Venezuelan pianist Gabriela Montero ranges from late Brahms to 'Let It Snow' in Mixon Hall Masters Series concert

January 24, 2014
By Mark Satola
Two very distinct sides of a remarkable artist were presented for consideration Thursday night at the Cleveland Institute of Music, when Venezuelan pianist Gabriela Montero played music of Johannes Brahms and Robert Schumann, followed by a series of eye-opening improvisations on themes suggested by members of the audience.

Montero began her recital, part of the Mixon Hall Masters Series, with the three Intermezzi, Op. 117, by Brahms.

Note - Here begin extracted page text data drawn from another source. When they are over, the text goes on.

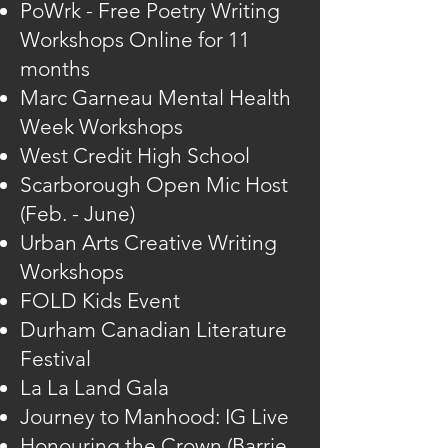
PoWrk - Free Poetry Writing
Workshops Online for 11
months
Marc Garneau Mental Health
Week Workshops
West Credit High School
Scarborough Open Mic Host
(Feb. - June)
(Feb. - June
Urban Arts Creative Writing
Workshops
FOLD Kids Event
Durham Canadian Literature
Festival
La La Land Gala
Journey to Manhood: IG Live
Honouring the Crown (Barrie,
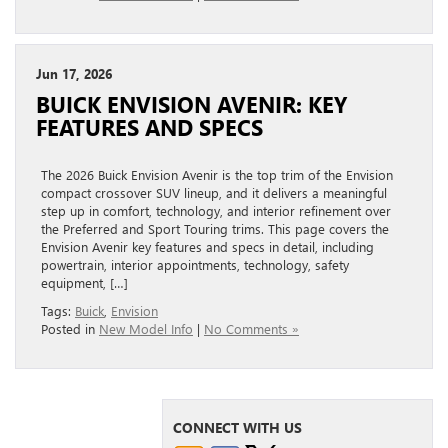
Jun 17, 2026
BUICK ENVISION AVENIR: KEY
FEATURES AND SPECS
The 2026 Buick Envision Avenir is the top trim of the Envision
compact crossover SUV lineup, and it delivers a meaningful
step up in comfort, technology, and interior refinement over
the Preferred and Sport Touring trims. This page covers the
Envision Avenir key features and specs in detail, including
powertrain, interior appointments, technology, safety
equipment, […]
Tags:
Buick
,
Envision
Posted in
New Model Info
|
No Comments »
CONNECT WITH US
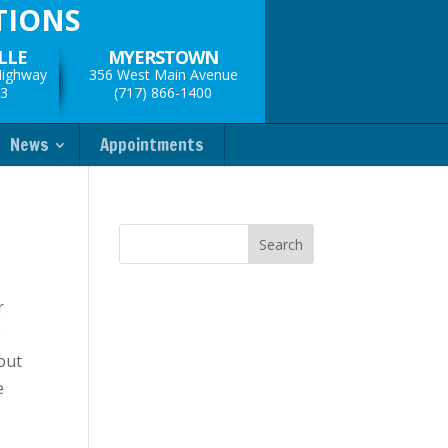
TIONS
LLE
MYERSTOWN
Highway
356 West Main Avenue
33
(717) 866-1400
News
Appointments
r
e
hout
e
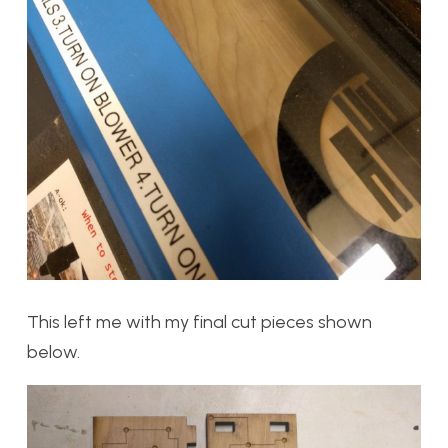
This left me with my final cut pieces shown
below.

Brahms’ late piano pieces are generally considered to be the introspective thoughts of a composer in his old age (though in truth, Brahms was only 59 when he committed those thoughts to paper), and there is something trance-like and visionary about the first of them, the Andante moderato in E-flat, a wistful cradle song suffused with nostalgia and longing.

What is more noteworthy about these pieces is that they represent an essentialization of Brahms’ technique and expression, and Montero’s approach suited the music well.

Her performance of the three pieces, which increase in contrapuntal and emotional complexity, was full of exquisite balances, finely calculated rubato and subtle dynamics, yet the listener was never aware of anything but Brahms’ innermost thoughts.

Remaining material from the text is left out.